I went looking for the sunset.

Here in the village, the sun disappears behind the trees hours before it gets dark. This is a valley, the Delaware.

I climb in my car and go looking, out of this valley into the next. On the ridge between the valleys, I find the sun shining on the busy highway, its slanting light on the malls and chain restaurants, on the silvery glass of the banks and pharmaceuticals. I cannot settle for this, not me. I'm a sunset snob.
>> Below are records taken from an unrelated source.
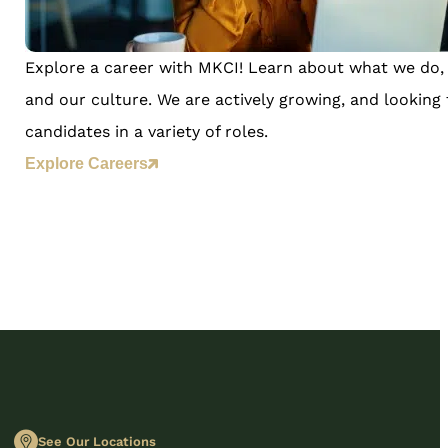
Explore a career with MKCI! Learn about what we do, 
and our culture. We are actively growing, and looking 
candidates in a variety of roles.
Explore Careers
See Our Locations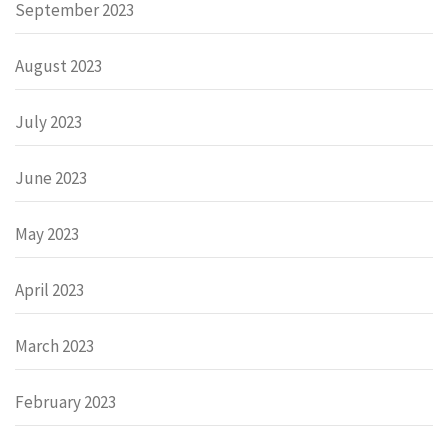
September 2023
August 2023
July 2023
June 2023
May 2023
April 2023
March 2023
February 2023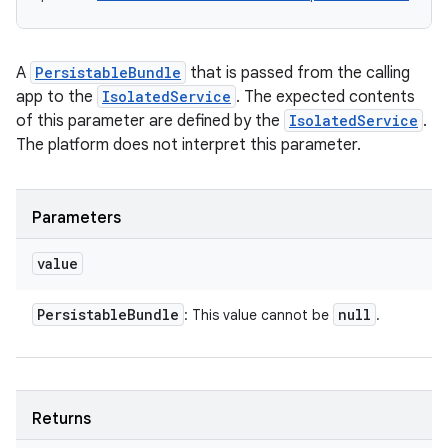
A
PersistableBundle
that is passed from the calling
app to the
IsolatedService
. The expected contents
of this parameter are defined by the
IsolatedService
.
The platform does not interpret this parameter.
Parameters
on
value
Persistable
Bundle
null
: This value cannot be
.
Returns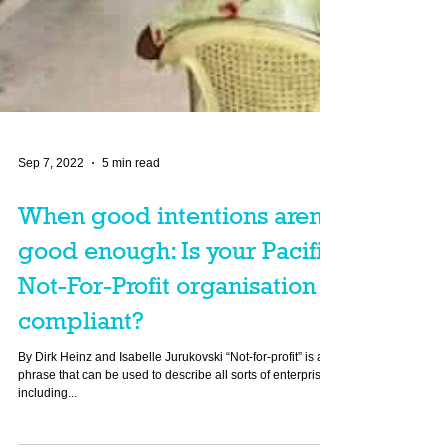
Sep 7, 2022
5 min read
When good intentions aren’t
good enough: Is your Pacific
Not-For-Profit organisation
compliant?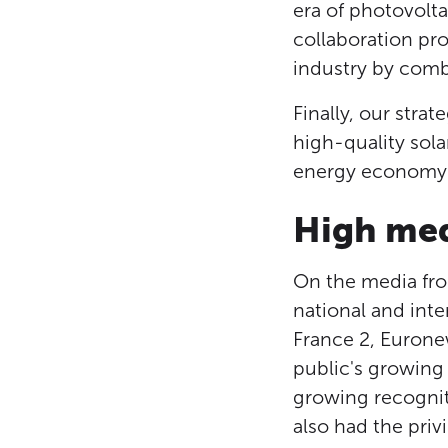
era of photovolta
collaboration pr
industry by combi
Finally, our stra
high-quality sola
energy economy i
High med
On the media fron
national and inte
France 2, Eurone
public's growing
growing recognit
also had the priv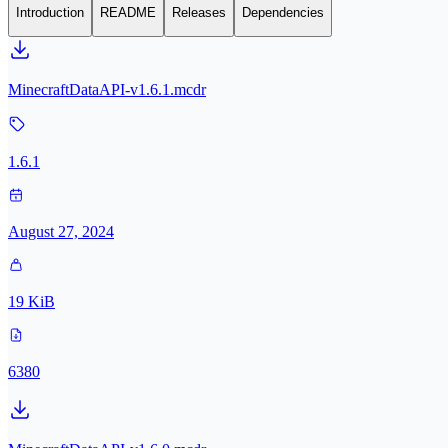
Introduction
README
Releases
Dependencies
MinecraftDataAPI-v1.6.1.mcdr
1.6.1
August 27, 2024
19 KiB
6380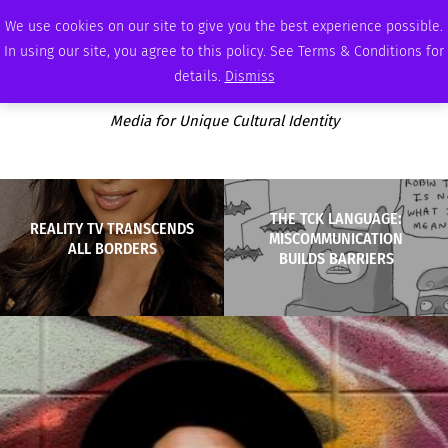
SUNDAY, AUGUST 9 2026
AMBASSADOR
PODCAST
MEMBERSHIP
ADVERTISE
We use cookies on our site to give you the best experience possible.
In using our site, you agree to this policy. See Terms & Conditions for
details.
Dismiss
Media for Unique Cultural Identity
THE TCK LANGUAGE:
REALITY TV TRANSCENDS
MISCOMMUNICATION
ALL BORDERS
BUILDS BARRIERS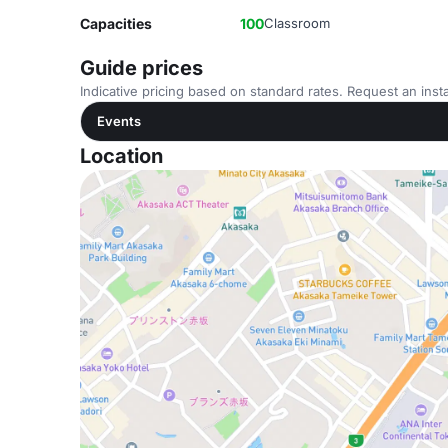
Capacities
100
Classroom
Guide prices
Indicative pricing based on standard rates. Request an insta
Events
Location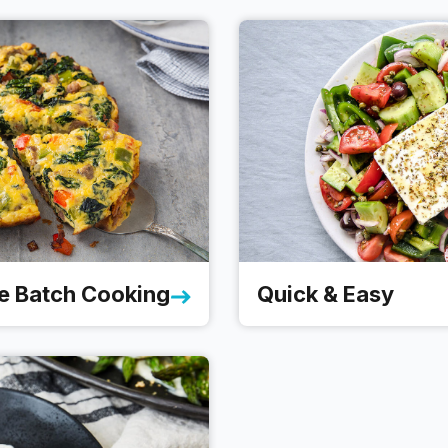
e Batch Cooking
Quick & Easy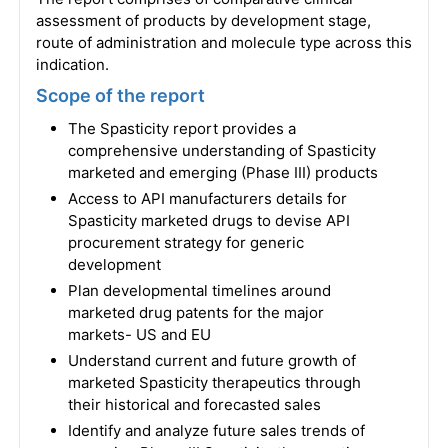
assessment of products by development stage,
route of administration and molecule type across this
indication.
Scope of the report
The Spasticity report provides a
comprehensive understanding of Spasticity
marketed and emerging (Phase III) products
Access to API manufacturers details for
Spasticity marketed drugs to devise API
procurement strategy for generic
development
Plan developmental timelines around
marketed drug patents for the major
markets- US and EU
Understand current and future growth of
marketed Spasticity therapeutics through
their historical and forecasted sales
Identify and analyze future sales trends of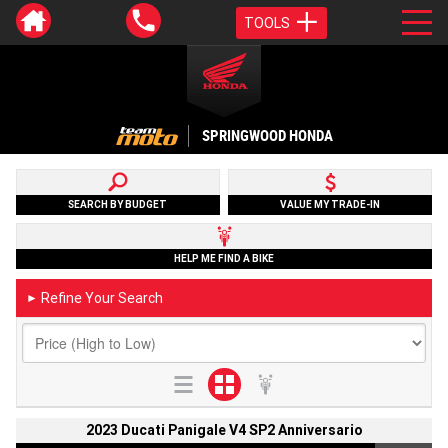
TOOLS
SPRINGWOOD HONDA
SEARCH BY BUDGET
VALUE MY TRADE-IN
HELP ME FIND A BIKE
Refine Your Search
►
2023 Ducati Panigale V4 SP2 Anniversario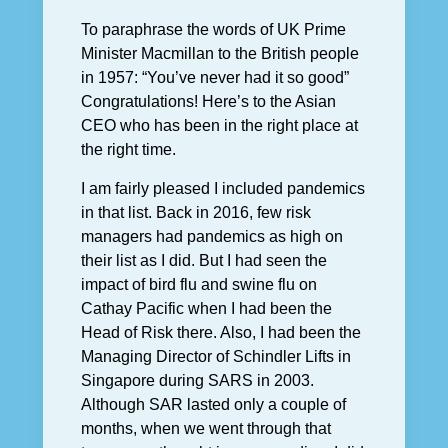
To paraphrase the words of UK Prime
Minister Macmillan to the British people
in 1957: “You’ve never had it so good”
Congratulations! Here’s to the Asian
CEO who has been in the right place at
the right time.
I am fairly pleased I included pandemics
in that list. Back in 2016, few risk
managers had pandemics as high on
their list as I did. But I had seen the
impact of bird flu and swine flu on
Cathay Pacific when I had been the
Head of Risk there. Also, I had been the
Managing Director of Schindler Lifts in
Singapore during SARS in 2003.
Although SAR lasted only a couple of
months, when we went through that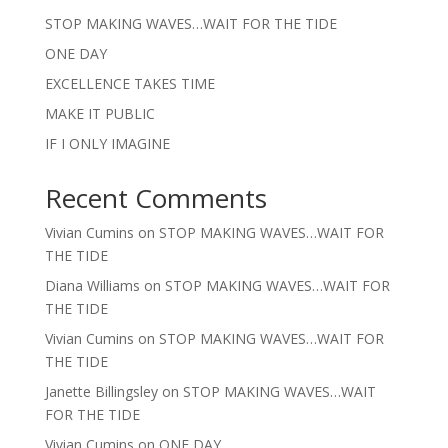
STOP MAKING WAVES…WAIT FOR THE TIDE
ONE DAY
EXCELLENCE TAKES TIME
MAKE IT PUBLIC
IF I ONLY IMAGINE
Recent Comments
Vivian Cumins
on
STOP MAKING WAVES…WAIT FOR
THE TIDE
Diana Williams
on
STOP MAKING WAVES…WAIT FOR
THE TIDE
Vivian Cumins
on
STOP MAKING WAVES…WAIT FOR
THE TIDE
Janette Billingsley
on
STOP MAKING WAVES…WAIT
FOR THE TIDE
Vivian Cumins
on
ONE DAY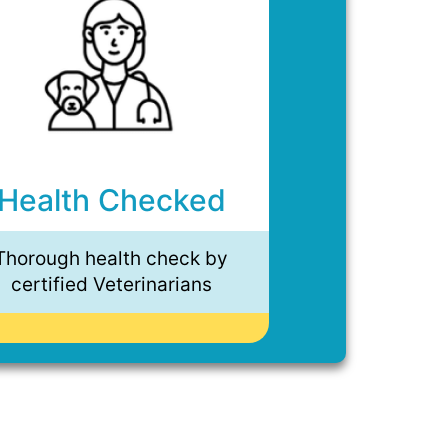
Health Checked
Thorough health check by
certified Veterinarians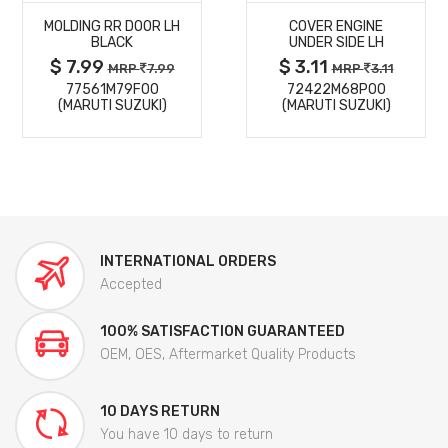
MOLDING RR DOOR LH
COVER ENGINE
DETAILS
DETAILS
BLACK
UNDER SIDE LH
$ 7.99
$ 3.11
MRP
7.99
MRP
3.11
77561M79F00
72422M68P00
(MARUTI SUZUKI)
(MARUTI SUZUKI)
INTERNATIONAL ORDERS
Accepted
100% SATISFACTION GUARANTEED
OEM, OES, Aftermarket Quality Products
10 DAYS RETURN
You have 10 days to return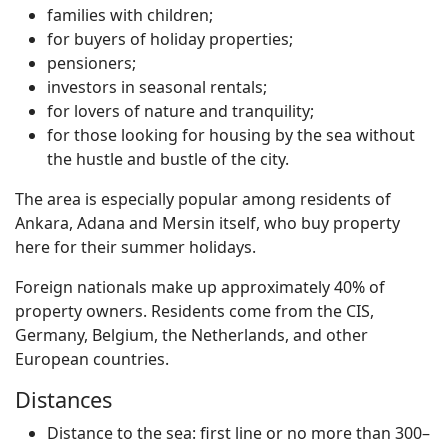
families with children;
for buyers of holiday properties;
pensioners;
investors in seasonal rentals;
for lovers of nature and tranquility;
for those looking for housing by the sea without
the hustle and bustle of the city.
The area is especially popular among residents of
Ankara, Adana and Mersin itself, who buy property
here for their summer holidays.
Foreign nationals make up approximately 40% of
property owners. Residents come from the CIS,
Germany, Belgium, the Netherlands, and other
European countries.
Distances
Distance to the sea: first line or no more than 300–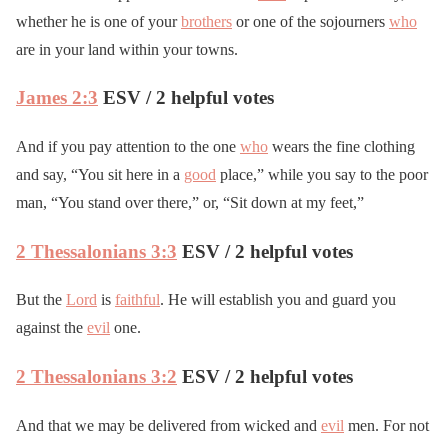
whether he is one of your
brothers
or one of the sojourners
who
are in your land within your towns.
James 2:3
ESV / 2 helpful votes
And if you pay attention to the one
who
wears the fine clothing
and say, “You sit here in a
good
place,” while you say to the poor
man, “You stand over there,” or, “Sit down at my feet,”
2 Thessalonians 3:3
ESV / 2 helpful votes
But the
Lord
is
faithful
. He will establish you and guard you
against the
evil
one.
2 Thessalonians 3:2
ESV / 2 helpful votes
And that we may be delivered from wicked and
evil
men. For not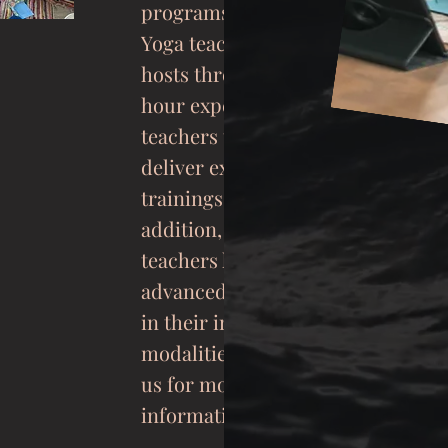
programs for new
Yoga teachers! We
hosts three 500
hour experienced
teachers that
deliver exceptional
trainings! In
addition, all of our
teachers have
advanced training
in their individual
modalities. Contact
us for more
information!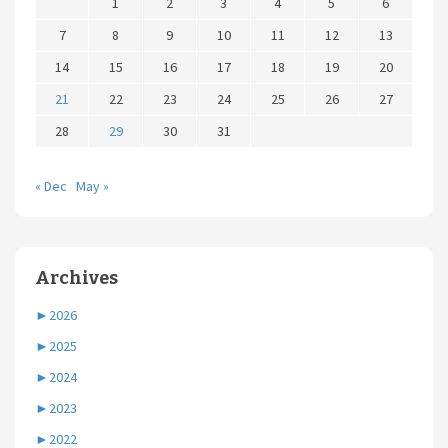
1
2
3
4
5
6
7
8
9
10
11
12
13
14
15
16
17
18
19
20
21
22
23
24
25
26
27
28
29
30
31
« Dec
May »
Archives
►
2026
►
2025
►
2024
►
2023
►
2022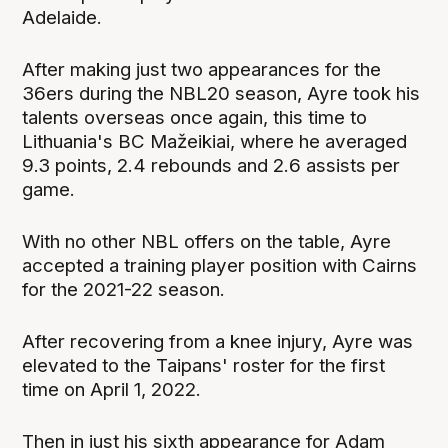
Adelaide.
After making just two appearances for the
36ers during the NBL20 season, Ayre took his
talents overseas once again, this time to
Lithuania's BC Mažeikiai, where he averaged
9.3 points, 2.4 rebounds and 2.6 assists per
game.
With no other NBL offers on the table, Ayre
accepted a training player position with Cairns
for the 2021-22 season.
After recovering from a knee injury, Ayre was
elevated to the Taipans' roster for the first
time on April 1, 2022.
Then in just his sixth appearance for Adam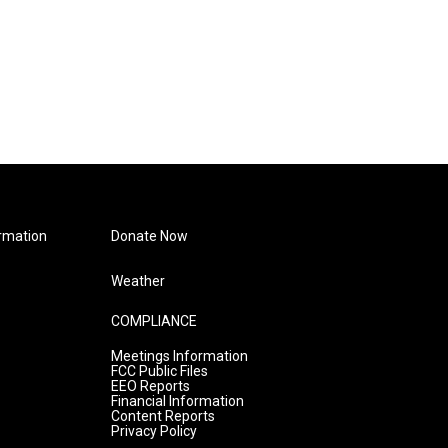
rmation
Donate Now
Weather
COMPLIANCE
Meetings Information
FCC Public Files
EEO Reports
Financial Information
Content Reports
Privacy Policy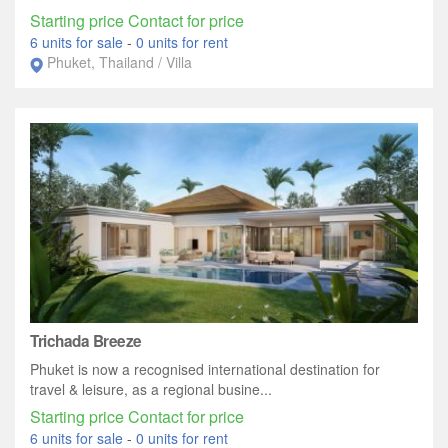
Starting price Contact for price
6 units for sale
-
0 units for rent
Phuket, Thailand / Villa
Trichada Breeze
Phuket is now a recognised international destination for
travel & leisure, as a regional busine...
Starting price Contact for price
6 units for sale
-
0 units for rent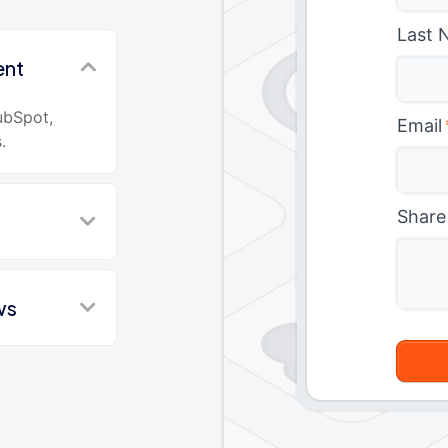
Last 
ent
ubSpot,
Email
.
Share
ws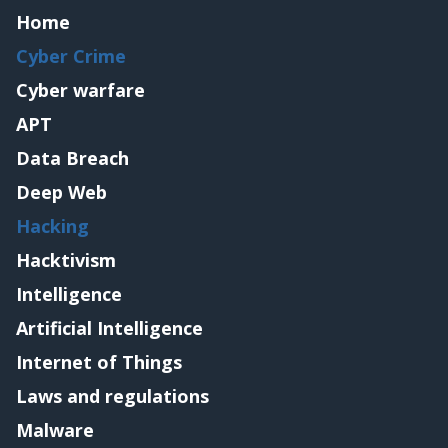
Home
Cyber Crime
Cyber warfare
APT
Data Breach
Deep Web
Hacking
Hacktivism
Intelligence
Artificial Intelligence
Internet of Things
Laws and regulations
Malware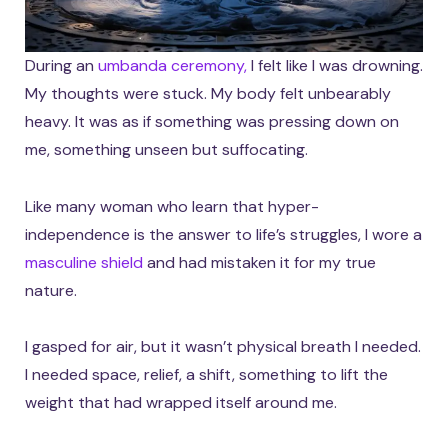
During an
umbanda ceremony,
I felt like I was drowning.
My thoughts were stuck. My body felt unbearably
heavy. It was as if something was pressing down on
me, something unseen but suffocating.
Like many woman who learn that hyper-
independence is the answer to life’s struggles, I wore a
masculine shield
and had mistaken it for my true
nature.
I gasped for air, but it wasn’t physical breath I needed.
I needed space, relief, a shift, something to lift the
weight that had wrapped itself around me.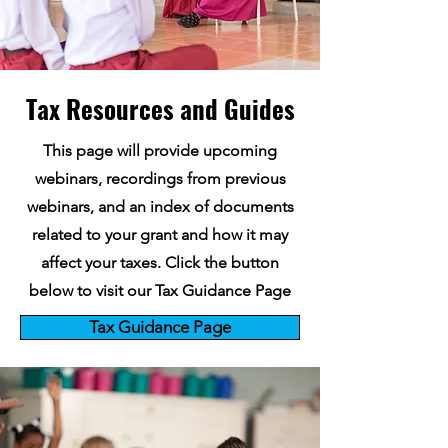
Tax Resources and Guides
This page will provide upcoming
webinars, recordings from previous
webinars, and an index of documents
related to your grant and how it may
affect your taxes. Click the button
below to visit our Tax Guidance Page
Tax Guidance Page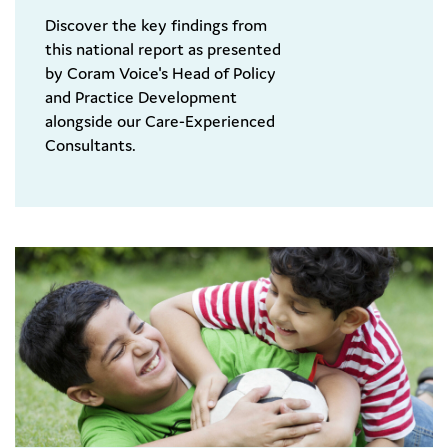
Discover the key findings from
this national report as presented
by Coram Voice's Head of Policy
and Practice Development
alongside our Care-Experienced
Consultants.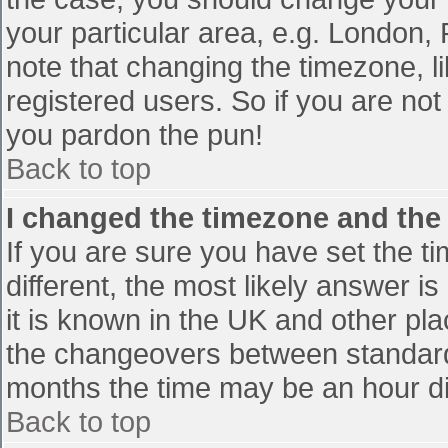
your particular area, e.g. London,
note that changing the timezone, l
registered users. So if you are not 
you pardon the pun!
Back to top
I changed the timezone and the t
If you are sure you have set the tim
different, the most likely answer i
it is known in the UK and other pl
the changeovers between standard
months the time may be an hour diff
Back to top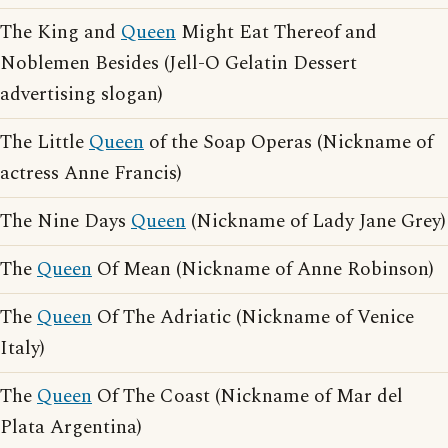
The King and
Queen
Might Eat Thereof and
Noblemen Besides (Jell-O Gelatin Dessert
advertising slogan)
The Little
Queen
of the Soap Operas (Nickname of
actress Anne Francis)
The Nine Days
Queen
(Nickname of Lady Jane Grey)
The
Queen
Of Mean (Nickname of Anne Robinson)
The
Queen
Of The Adriatic (Nickname of Venice
Italy)
The
Queen
Of The Coast (Nickname of Mar del
Plata Argentina)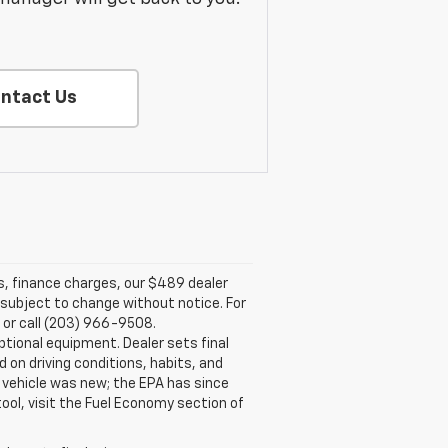
ntact Us
es, finance charges, our $489 dealer
e subject to change without notice. For
 or call (203) 966-9508.
tional equipment. Dealer sets final
on driving conditions, habits, and
vehicle was new; the EPA has since
tool, visit the Fuel Economy section of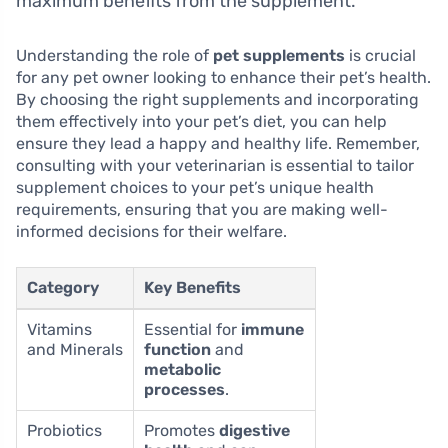
maximum benefits from the supplement.
Understanding the role of
pet supplements
is crucial
for any pet owner looking to enhance their pet’s health.
By choosing the right supplements and incorporating
them effectively into your pet’s diet, you can help
ensure they lead a happy and healthy life. Remember,
consulting with your veterinarian is essential to tailor
supplement choices to your pet’s unique health
requirements, ensuring that you are making well-
informed decisions for their welfare.
Category
Key Benefits
Vitamins
Essential for
immune
and Minerals
function
and
metabolic
processes
.
Probiotics
Promotes
digestive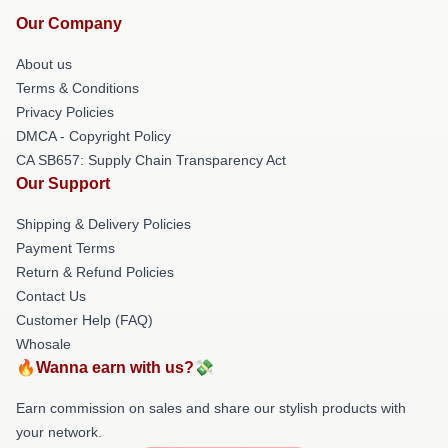
Our Company
About us
Terms & Conditions
Privacy Policies
DMCA - Copyright Policy
CA SB657: Supply Chain Transparency Act
Our Support
Shipping & Delivery Policies
Payment Terms
Return & Refund Policies
Contact Us
Customer Help (FAQ)
Whosale
🔥Wanna earn with us?💸
Earn commission on sales and share our stylish products with
your network.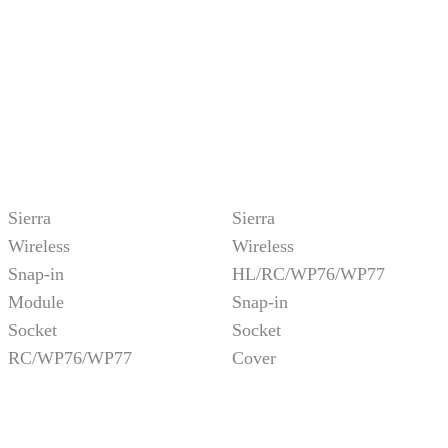
Sierra
Sierra
Wireless
Wireless
Snap-in
HL/RC/WP76/WP77
Module
Snap-in
Socket
Socket
RC/WP76/WP77
Cover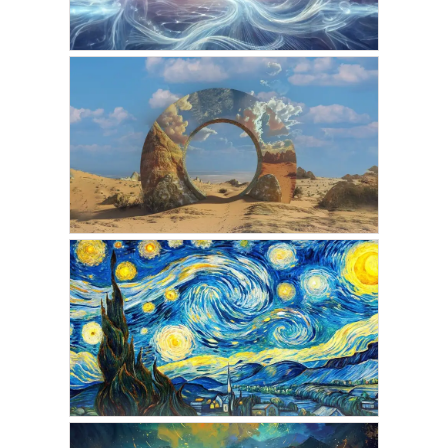
JANUARY 29, 2025
AMARIS
The Gateway to the Astral
Planes
JANUARY 6, 2025
VICKIE ACKLIN
Crossing the Veil: A First-
Hand Look Into the Astral
Planes
NOVEMBER 2, 2024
I want something clean, uncluttered and elemental.

If I cannot have an ocean, I will settle for a distant horizon, but where can I find one? I go north, then west towards the sun, but that takes me down into the next valley, the Brandywine.

Then I remember a trail that climbs a hill. I park at the bottom and on foot climb to the top, only to find the view blocked by trees to the west. So I go into the trees, searching. What I find is only a glimpse of the sun as it sets; not what I seek.

I find something else instead, two deer moving through the trees. They stop still at the sight of me, frozen, and I freeze as well. Their eyes are unsure, hesitant, suspicious, questioning. My eyes strain to see them better in the dusk. Then they bounce off in perfect unison, leaping through the trees, strong and at home, their white tails high in the air, springing.

This is not what I sought, this twilight ballet in the trees, performed for an audience of one. It is not what I sought, but it is a gift all the same.